Our hypothesis was straightforward: if selection bias is a major contributor to the incidence of diabetes in observational study designs, then the association between statin use and diabetes will be much stronger in the statin exposed vs unexposed group than in the statin continuer vs discontinuer group. This is because all patients in the statin continuer vs discontinuer group would have been selected—by a clinician—for statin use.

Here is what we found

In statin users vs nonusers, statins were associated with a 120% increase in diabetes (hazard ratio [HR] 2.2) and this was highly statistically significant (P<0.001). About 18 patients would need to be treated with statins to develop 1 extra case of diabetes. These estimates align well with those reported in observational studies.

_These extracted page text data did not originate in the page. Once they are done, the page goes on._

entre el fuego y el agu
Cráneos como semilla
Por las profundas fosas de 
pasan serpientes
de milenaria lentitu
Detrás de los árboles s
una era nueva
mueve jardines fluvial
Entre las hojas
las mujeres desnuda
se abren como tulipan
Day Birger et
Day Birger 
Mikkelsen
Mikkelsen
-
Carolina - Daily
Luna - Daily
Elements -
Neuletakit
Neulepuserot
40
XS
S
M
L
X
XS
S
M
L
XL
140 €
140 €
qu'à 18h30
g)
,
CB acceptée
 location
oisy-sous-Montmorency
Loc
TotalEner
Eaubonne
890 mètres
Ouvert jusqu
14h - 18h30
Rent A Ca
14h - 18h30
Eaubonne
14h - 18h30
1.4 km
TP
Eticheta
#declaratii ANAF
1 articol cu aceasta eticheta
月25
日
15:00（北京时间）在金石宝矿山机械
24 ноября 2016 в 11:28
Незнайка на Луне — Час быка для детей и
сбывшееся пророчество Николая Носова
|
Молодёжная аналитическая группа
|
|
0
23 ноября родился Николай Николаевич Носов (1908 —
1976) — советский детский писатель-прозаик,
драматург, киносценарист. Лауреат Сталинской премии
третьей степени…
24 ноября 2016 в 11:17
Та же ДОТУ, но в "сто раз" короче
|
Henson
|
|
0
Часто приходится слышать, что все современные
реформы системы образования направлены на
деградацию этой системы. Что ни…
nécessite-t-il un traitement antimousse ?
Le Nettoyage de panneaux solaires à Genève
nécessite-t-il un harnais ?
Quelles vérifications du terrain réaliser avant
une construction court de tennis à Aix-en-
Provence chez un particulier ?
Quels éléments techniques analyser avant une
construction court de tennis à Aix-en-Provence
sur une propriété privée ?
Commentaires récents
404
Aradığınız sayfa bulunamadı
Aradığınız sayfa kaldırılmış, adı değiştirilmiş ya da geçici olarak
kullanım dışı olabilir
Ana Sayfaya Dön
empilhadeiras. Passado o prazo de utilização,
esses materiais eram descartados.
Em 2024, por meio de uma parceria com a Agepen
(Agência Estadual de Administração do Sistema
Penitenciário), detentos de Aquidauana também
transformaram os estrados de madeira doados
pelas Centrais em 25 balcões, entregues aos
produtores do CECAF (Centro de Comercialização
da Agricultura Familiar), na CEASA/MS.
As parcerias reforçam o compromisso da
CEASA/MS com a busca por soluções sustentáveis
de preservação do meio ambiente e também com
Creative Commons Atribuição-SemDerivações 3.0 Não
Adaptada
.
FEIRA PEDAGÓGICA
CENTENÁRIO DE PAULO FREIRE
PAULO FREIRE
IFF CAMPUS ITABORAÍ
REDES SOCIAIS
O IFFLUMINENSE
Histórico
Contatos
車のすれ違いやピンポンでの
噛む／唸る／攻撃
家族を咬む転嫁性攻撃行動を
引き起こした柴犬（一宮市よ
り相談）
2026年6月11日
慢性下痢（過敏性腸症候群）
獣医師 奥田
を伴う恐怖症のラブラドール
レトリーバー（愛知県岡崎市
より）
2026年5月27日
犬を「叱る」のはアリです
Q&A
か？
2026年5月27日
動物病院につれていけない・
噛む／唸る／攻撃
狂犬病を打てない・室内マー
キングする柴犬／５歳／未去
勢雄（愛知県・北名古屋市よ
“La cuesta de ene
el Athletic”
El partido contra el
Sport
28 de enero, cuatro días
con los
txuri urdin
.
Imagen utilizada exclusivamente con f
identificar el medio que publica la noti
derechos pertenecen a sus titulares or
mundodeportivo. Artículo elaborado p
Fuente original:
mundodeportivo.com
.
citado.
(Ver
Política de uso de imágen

However, for statin continuers vs discontinuers (i.e., the comparison controlling for selection bias, which was otherwise done in the same manner as above) there was no statistically significant increase in diabetes (HR 1.03; 95% CI 0.98-1.1).

Furthermore, the absolute difference between groups was in the ballpark of the RCT estimates. Approximately 143 patients would need treatment with a statin to develop 1 extra case of diabetes.

Despite limitations of our analysis, which are described in the main paper and on a Twitter thread, we believe these results demonstrate how selection bias influences the results of comparative observational studies.

Finally, our findings support the notion that the incidence of statin-induced diabetes is similar to that observed in randomized trials. And its very small effect size is outweighed by the drug’s reduction in cardio-vascular events.